Extracted data ▸
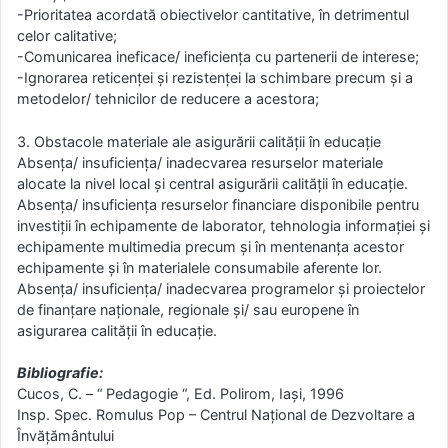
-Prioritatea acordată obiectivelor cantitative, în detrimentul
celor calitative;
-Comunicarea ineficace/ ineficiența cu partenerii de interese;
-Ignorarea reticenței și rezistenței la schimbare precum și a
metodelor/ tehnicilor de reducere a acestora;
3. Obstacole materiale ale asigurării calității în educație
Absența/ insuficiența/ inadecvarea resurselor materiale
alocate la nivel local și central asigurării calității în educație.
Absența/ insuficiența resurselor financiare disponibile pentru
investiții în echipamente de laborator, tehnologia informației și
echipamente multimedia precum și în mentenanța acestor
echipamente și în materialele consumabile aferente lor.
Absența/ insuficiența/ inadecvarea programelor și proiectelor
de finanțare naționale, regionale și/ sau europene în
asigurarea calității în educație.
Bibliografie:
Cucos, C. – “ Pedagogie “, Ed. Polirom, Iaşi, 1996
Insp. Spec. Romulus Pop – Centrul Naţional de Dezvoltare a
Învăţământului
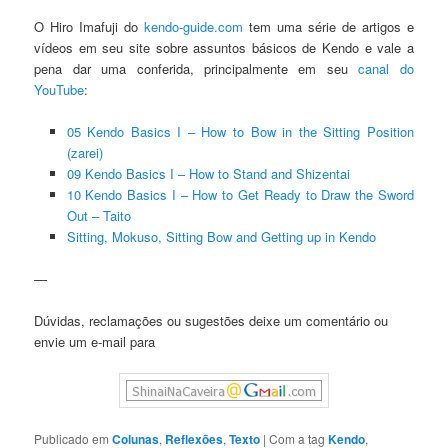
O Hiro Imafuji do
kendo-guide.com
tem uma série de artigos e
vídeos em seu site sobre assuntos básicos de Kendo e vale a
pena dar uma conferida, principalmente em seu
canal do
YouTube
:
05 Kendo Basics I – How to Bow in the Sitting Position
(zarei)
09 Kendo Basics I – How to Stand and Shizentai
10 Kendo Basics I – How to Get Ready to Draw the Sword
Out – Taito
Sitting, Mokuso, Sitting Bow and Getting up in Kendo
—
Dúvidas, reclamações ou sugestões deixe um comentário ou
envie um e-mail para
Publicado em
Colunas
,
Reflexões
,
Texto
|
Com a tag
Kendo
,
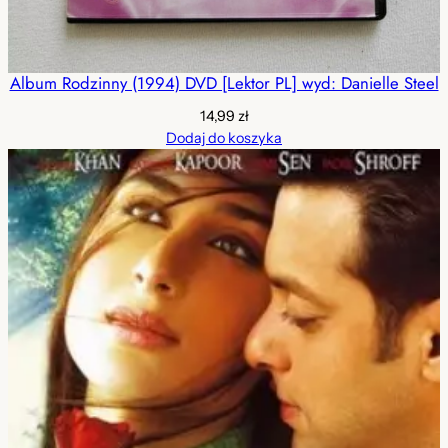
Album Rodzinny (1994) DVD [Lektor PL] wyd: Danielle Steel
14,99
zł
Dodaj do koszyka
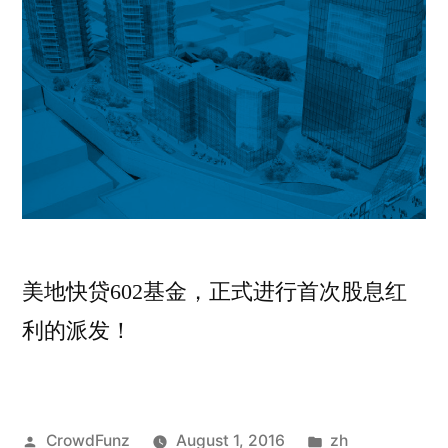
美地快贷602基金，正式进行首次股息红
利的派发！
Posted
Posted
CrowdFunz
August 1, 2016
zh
---
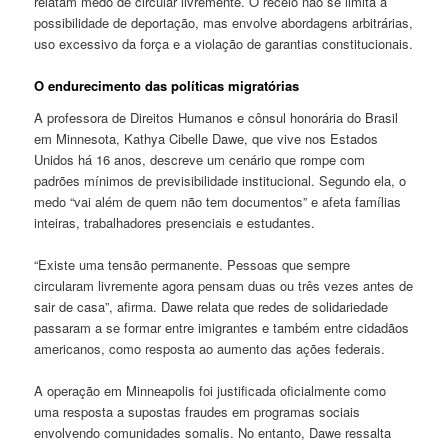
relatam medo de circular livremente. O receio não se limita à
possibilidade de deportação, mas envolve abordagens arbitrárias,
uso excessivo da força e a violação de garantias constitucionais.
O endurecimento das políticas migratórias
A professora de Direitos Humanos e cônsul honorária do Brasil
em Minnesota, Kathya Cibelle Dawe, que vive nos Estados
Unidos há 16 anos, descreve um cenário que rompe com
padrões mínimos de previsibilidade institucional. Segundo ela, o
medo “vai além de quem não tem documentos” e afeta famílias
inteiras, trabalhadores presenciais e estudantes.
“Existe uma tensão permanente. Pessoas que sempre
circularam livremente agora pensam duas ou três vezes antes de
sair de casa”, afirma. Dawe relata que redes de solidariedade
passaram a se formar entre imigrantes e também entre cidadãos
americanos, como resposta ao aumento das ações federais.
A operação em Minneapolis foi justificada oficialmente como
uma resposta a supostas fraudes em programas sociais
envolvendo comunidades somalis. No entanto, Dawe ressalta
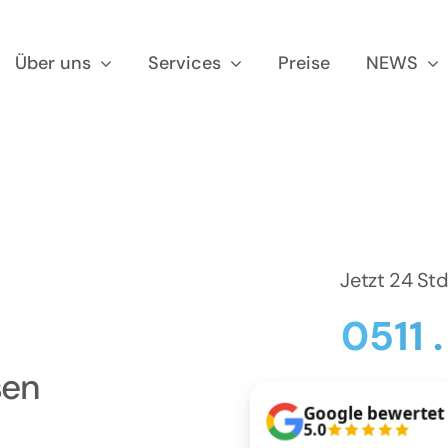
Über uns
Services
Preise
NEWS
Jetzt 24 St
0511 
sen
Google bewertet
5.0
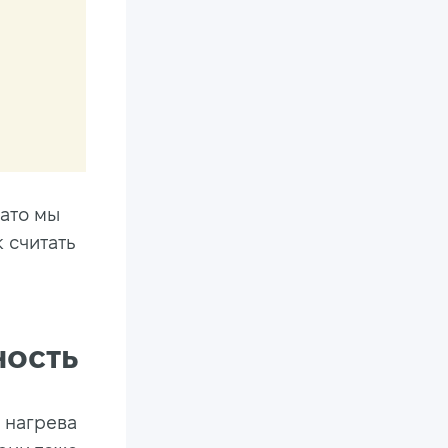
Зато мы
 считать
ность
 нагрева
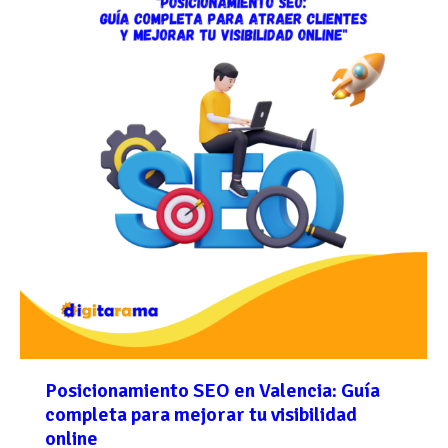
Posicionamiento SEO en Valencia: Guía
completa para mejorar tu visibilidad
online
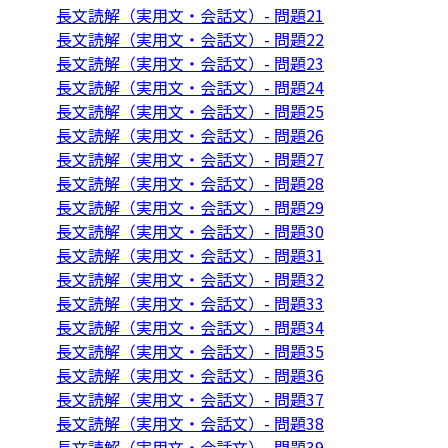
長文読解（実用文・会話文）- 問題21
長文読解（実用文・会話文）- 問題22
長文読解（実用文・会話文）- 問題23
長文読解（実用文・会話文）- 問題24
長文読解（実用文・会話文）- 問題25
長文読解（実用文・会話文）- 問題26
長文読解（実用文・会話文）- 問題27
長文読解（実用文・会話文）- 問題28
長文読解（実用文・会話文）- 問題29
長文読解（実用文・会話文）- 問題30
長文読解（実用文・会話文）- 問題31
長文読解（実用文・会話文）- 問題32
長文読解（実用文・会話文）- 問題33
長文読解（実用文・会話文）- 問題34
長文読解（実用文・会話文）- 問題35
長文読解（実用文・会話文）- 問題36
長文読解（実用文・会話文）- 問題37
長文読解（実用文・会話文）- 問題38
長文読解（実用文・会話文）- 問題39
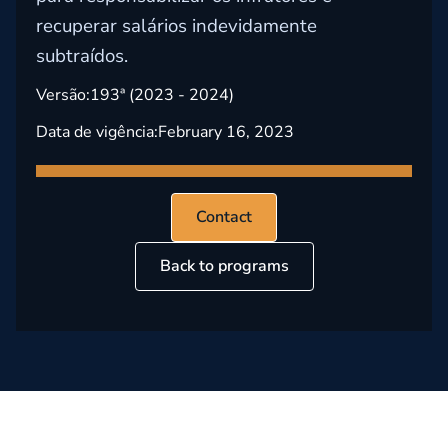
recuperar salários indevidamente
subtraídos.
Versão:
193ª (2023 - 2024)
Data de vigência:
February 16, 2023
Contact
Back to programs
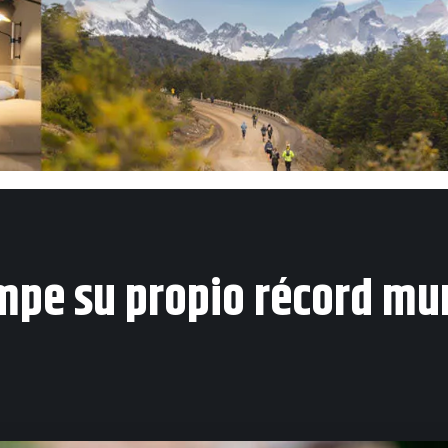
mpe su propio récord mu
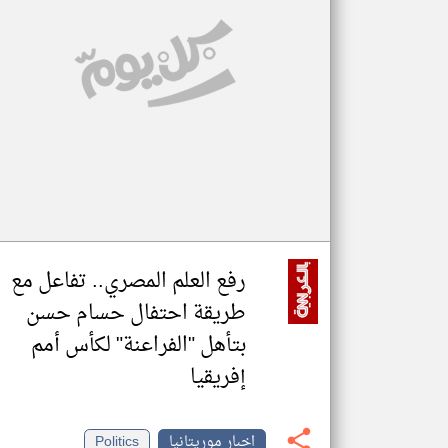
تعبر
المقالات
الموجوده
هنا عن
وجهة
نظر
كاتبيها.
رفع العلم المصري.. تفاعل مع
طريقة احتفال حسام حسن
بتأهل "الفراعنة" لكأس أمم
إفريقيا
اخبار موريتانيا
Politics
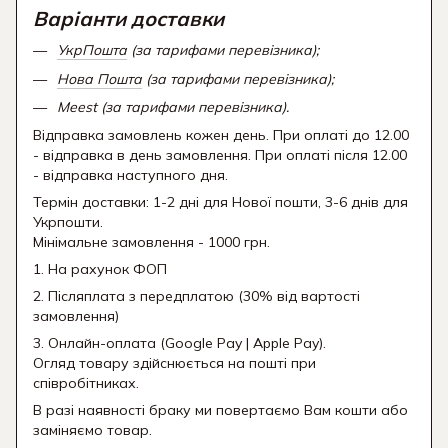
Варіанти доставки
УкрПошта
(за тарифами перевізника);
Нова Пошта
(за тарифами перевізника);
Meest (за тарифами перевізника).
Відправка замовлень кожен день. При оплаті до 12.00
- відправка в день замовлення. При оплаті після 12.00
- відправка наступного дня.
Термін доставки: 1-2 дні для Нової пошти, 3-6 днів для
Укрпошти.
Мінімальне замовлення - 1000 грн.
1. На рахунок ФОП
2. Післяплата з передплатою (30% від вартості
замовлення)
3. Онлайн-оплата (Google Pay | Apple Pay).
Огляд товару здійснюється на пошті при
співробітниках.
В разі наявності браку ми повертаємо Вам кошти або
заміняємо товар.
==
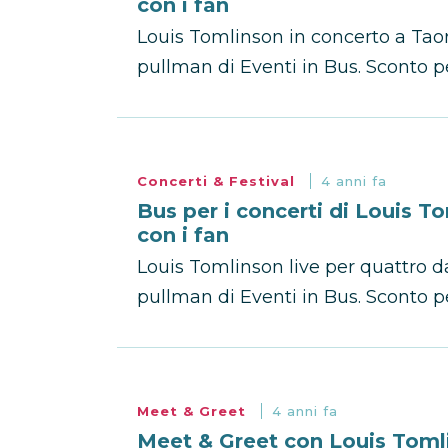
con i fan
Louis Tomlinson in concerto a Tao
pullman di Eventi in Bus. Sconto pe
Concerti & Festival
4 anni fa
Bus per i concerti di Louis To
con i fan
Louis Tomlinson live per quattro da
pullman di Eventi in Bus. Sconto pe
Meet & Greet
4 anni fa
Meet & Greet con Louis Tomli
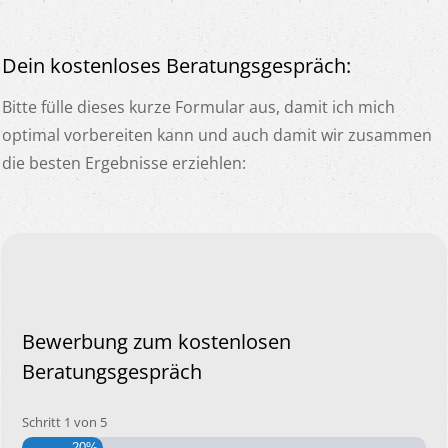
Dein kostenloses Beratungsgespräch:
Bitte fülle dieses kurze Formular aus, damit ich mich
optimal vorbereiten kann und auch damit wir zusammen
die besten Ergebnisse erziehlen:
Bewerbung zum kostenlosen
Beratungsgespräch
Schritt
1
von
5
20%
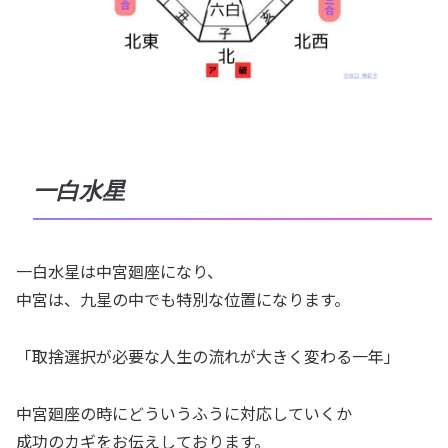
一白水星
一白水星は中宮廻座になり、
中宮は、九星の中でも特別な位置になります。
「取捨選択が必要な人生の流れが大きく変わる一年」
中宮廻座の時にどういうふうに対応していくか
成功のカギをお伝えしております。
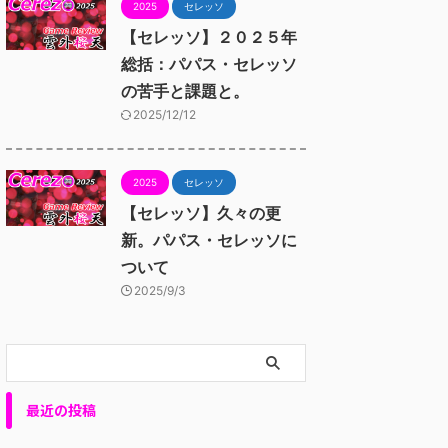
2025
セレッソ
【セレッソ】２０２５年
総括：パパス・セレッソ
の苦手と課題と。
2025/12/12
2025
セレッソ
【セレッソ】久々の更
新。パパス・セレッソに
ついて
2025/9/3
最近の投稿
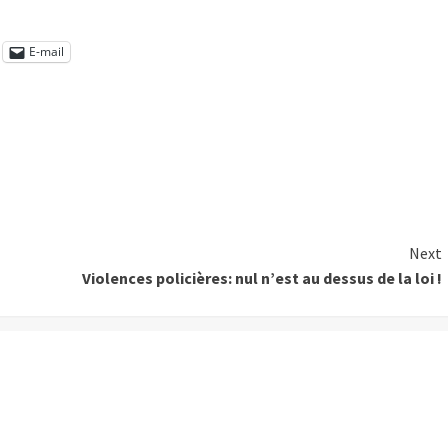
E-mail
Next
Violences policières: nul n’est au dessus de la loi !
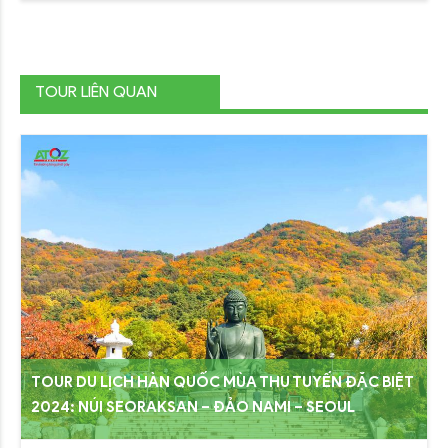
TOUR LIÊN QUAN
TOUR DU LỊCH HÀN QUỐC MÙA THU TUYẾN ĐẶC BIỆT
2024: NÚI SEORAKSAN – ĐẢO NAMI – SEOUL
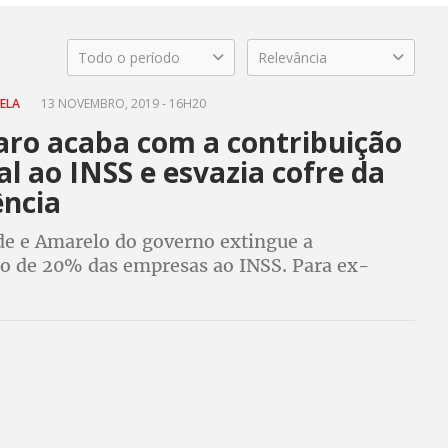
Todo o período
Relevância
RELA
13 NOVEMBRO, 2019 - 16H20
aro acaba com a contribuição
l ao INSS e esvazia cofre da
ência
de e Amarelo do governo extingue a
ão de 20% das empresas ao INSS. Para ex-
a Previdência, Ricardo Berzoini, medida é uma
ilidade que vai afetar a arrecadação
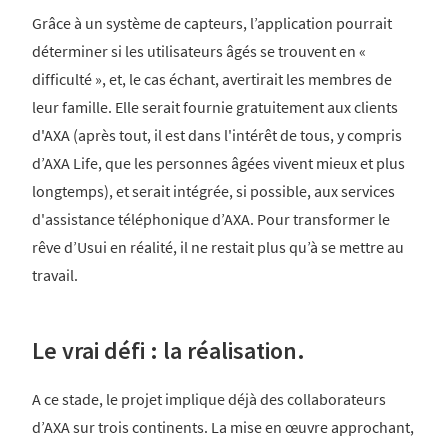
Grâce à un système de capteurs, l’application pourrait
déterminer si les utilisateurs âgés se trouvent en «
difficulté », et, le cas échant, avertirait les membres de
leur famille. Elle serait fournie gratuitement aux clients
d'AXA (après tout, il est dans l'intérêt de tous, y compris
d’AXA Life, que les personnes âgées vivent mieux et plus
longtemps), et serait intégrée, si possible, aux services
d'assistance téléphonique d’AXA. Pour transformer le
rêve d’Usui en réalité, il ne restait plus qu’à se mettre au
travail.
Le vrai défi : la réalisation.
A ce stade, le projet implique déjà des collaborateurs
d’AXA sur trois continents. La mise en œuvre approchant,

How to complete this task ▸
Across the material above, how many lines include the word "resposta"? Respond with nothing but the number.

Answer box ▸
2